■ TASK TO COMPLETE
The required output is a number: how many lines of the data below include the string "campaña".
BEGIN AVAILABLE RECORDS
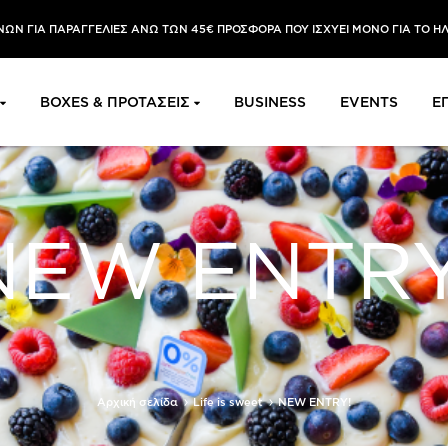
ΩΝ ΓΙΑ ΠΑΡΑΓΓΕΛΙΕΣ ΑΝΩ ΤΩΝ 45€ ΠΡΟΣΦΟΡΑ ΠΟΥ ΙΣΧΥΕΙ ΜΟΝΟ ΓΙΑ ΤΟ Η
BOXES & ΠΡΟΤΑΣΕΙΣ
BUSINESS
EVENTS
Ε
NEW ENTRY
Αρχική σελίδα
Life is sweet
NEW ENTRY!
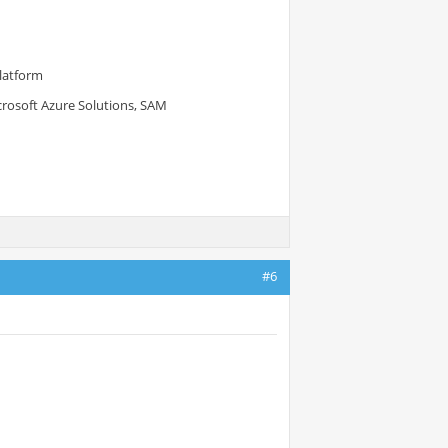
Platform
crosoft Azure Solutions, SAM
#6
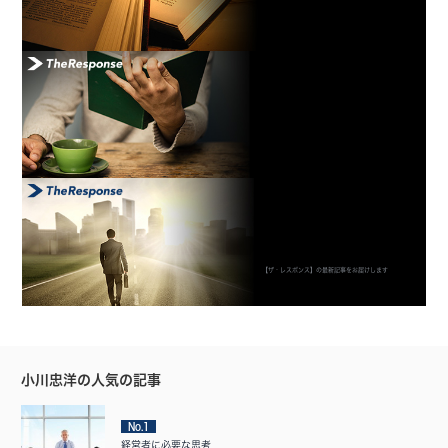
【ザ・レスポンス】の最新記事をお届けします
小川忠洋の人気の記事
No.1
経営者に必要な思考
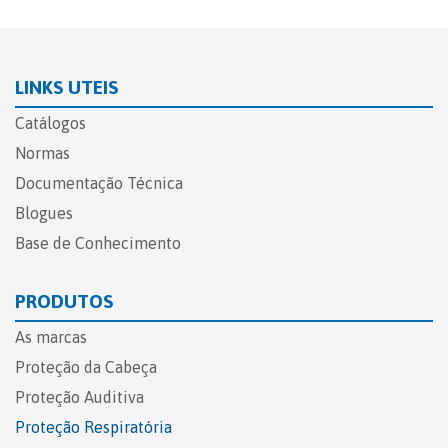
LINKS UTEIS
Catálogos
Normas
Documentação Técnica
Blogues
Base de Conhecimento
PRODUTOS
As marcas
Proteção da Cabeça
Proteção Auditiva
Proteção Respiratória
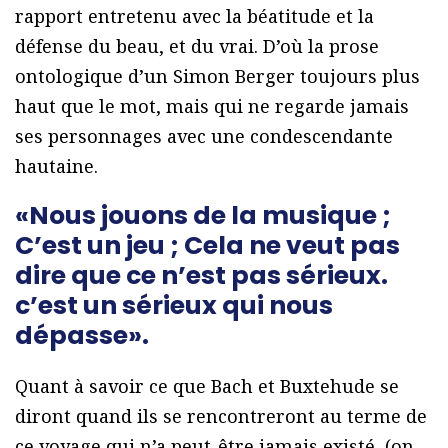
rapport entretenu avec la béatitude et la
défense du beau, et du vrai. D’où la prose
ontologique d’un Simon Berger toujours plus
haut que le mot, mais qui ne regarde jamais
ses personnages avec une condescendante
hautaine.
«Nous jouons de la musique ;
C’est un jeu ; Cela ne veut pas
dire que ce n’est pas sérieux.
c’est un sérieux qui nous
dépasse».
Quant à savoir ce que Bach et Buxtehude se
diront quand ils se rencontreront au terme de
ce voyage qui n’a peut-être jamais existé, (on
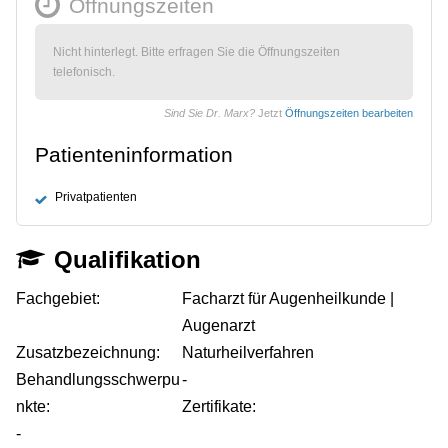
Öffnungszeiten
Nicht hinterlegt. Bitte erfragen Sie die Öffnungszeiten
telefonisch.
Sind Sie Dr. Marx?
Jetzt
Öffnungszeiten bearbeiten
Patienteninformation
Privatpatienten
Qualifikation
Fachgebiet:
Facharzt für Augenheilkunde |
Augenarzt
Zusatzbezeichnung:
Naturheilverfahren
Behandlungsschwerpu
-
nkte:
Zertifikate:
-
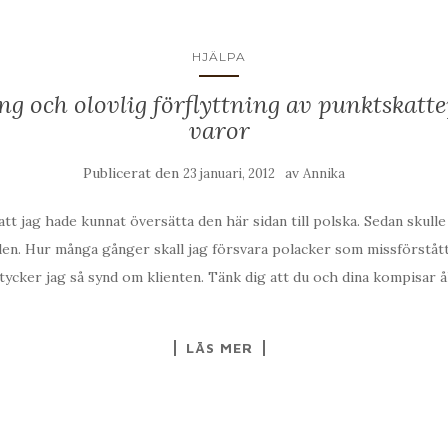
HJÄLPA
g och olovlig förflyttning av punktskatte
varor
Publicerat den
av
23 januari, 2012
Annika
tt jag hade kunnat översätta den här sidan till polska. Sedan skulle j
olen. Hur många gånger skall jag försvara polacker som missförståt
tycker jag så synd om klienten. Tänk dig att du och dina kompisar åk
LÄS MER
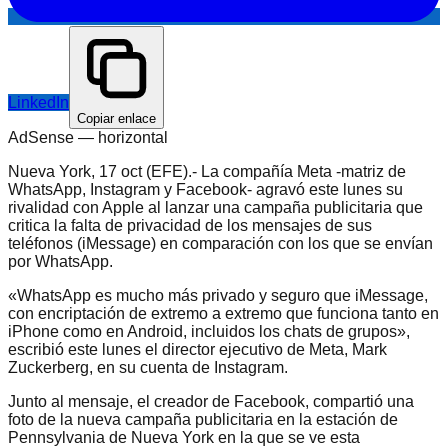
LinkedIn
Copiar enlace
AdSense —
horizontal
Nueva York, 17 oct (EFE).- La compañía Meta -matriz de
WhatsApp, Instagram y Facebook- agravó este lunes su
rivalidad con Apple al lanzar una campaña publicitaria que
critica la falta de privacidad de los mensajes de sus
teléfonos (iMessage) en comparación con los que se envían
por WhatsApp.
«WhatsApp es mucho más privado y seguro que iMessage,
con encriptación de extremo a extremo que funciona tanto en
iPhone como en Android, incluidos los chats de grupos»,
escribió este lunes el director ejecutivo de Meta, Mark
Zuckerberg, en su cuenta de Instagram.
Junto al mensaje, el creador de Facebook, compartió una
foto de la nueva campaña publicitaria en la estación de
Pennsylvania de Nueva York en la que se ve esta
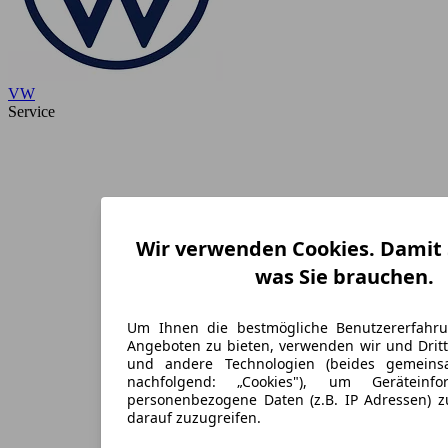
VW
Service
Wir verwenden Cookies. Damit S
was Sie brauchen.
Um Ihnen die bestmögliche Benutzererfahr
Angeboten zu bieten, verwenden wir und Dritt
und andere Technologien (beides gemein
nachfolgend: „Cookies"), um Geräteinf
personenbezogene Daten (z.B. IP Adressen) 
darauf zuzugreifen.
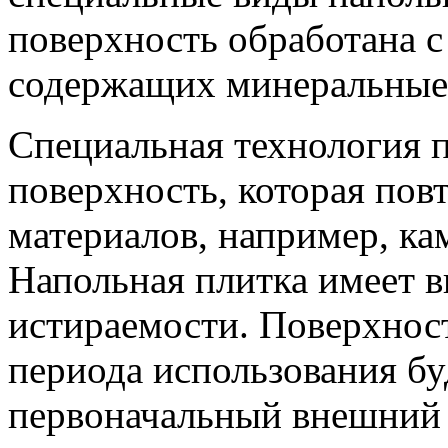
поверхность обработана с
содержащих минеральные
Специальная технология 
поверхность, которая пов
материалов, например, кам
Напольная плитка имеет 
истираемости. Поверхнос
периода использования бу
первоначальный внешний 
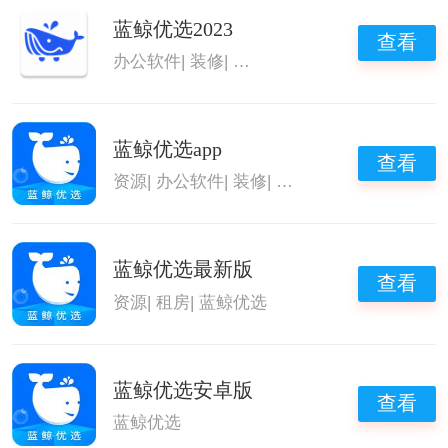
蓝鲸优选2023
查看
办公软件
|
装修
|
好用的办公软件
|
蓝鲸优选
蓝鲸优选app
查看
资源
|
办公软件
|
装修
|
蓝鲸优选
蓝鲸优选最新版
查看
资源
|
租房
|
蓝鲸优选
蓝鲸优选安卓版
查看
蓝鲸优选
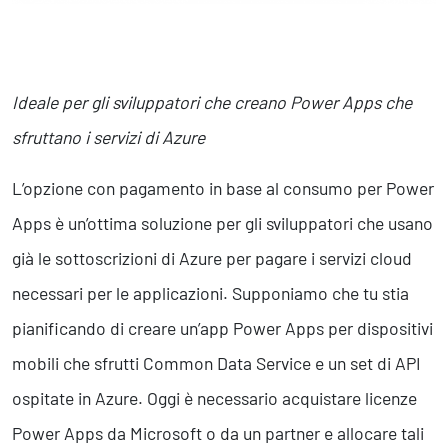
Ideale per gli sviluppatori che creano Power Apps che
sfruttano i servizi di Azure
L’opzione con pagamento in base al consumo per Power
Apps è un’ottima soluzione per gli sviluppatori che usano
già le sottoscrizioni di Azure per pagare i servizi cloud
necessari per le applicazioni. Supponiamo che tu stia
pianificando di creare un’app Power Apps per dispositivi
mobili che sfrutti Common Data Service e un set di API
ospitate in Azure. Oggi è necessario acquistare licenze
Power Apps da Microsoft o da un partner e allocare tali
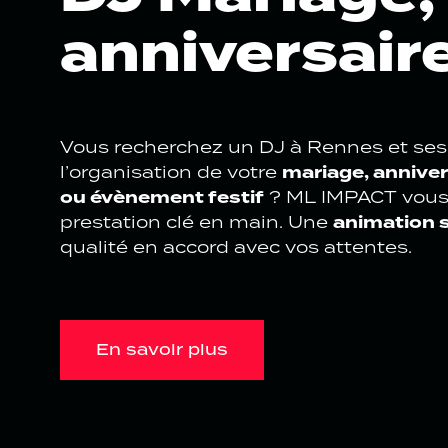
anniversaire
Vous recherchez un DJ à Rennes et ses
mariage, annive
l’organisation de votre
ou évènement festif
? ML IMPACT vous
animation s
prestation clé en main. Une
qualité en accord avec vos attentes.
En savoir plus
END AVAILABLE RECORDS
■ TASK RESPONSE
2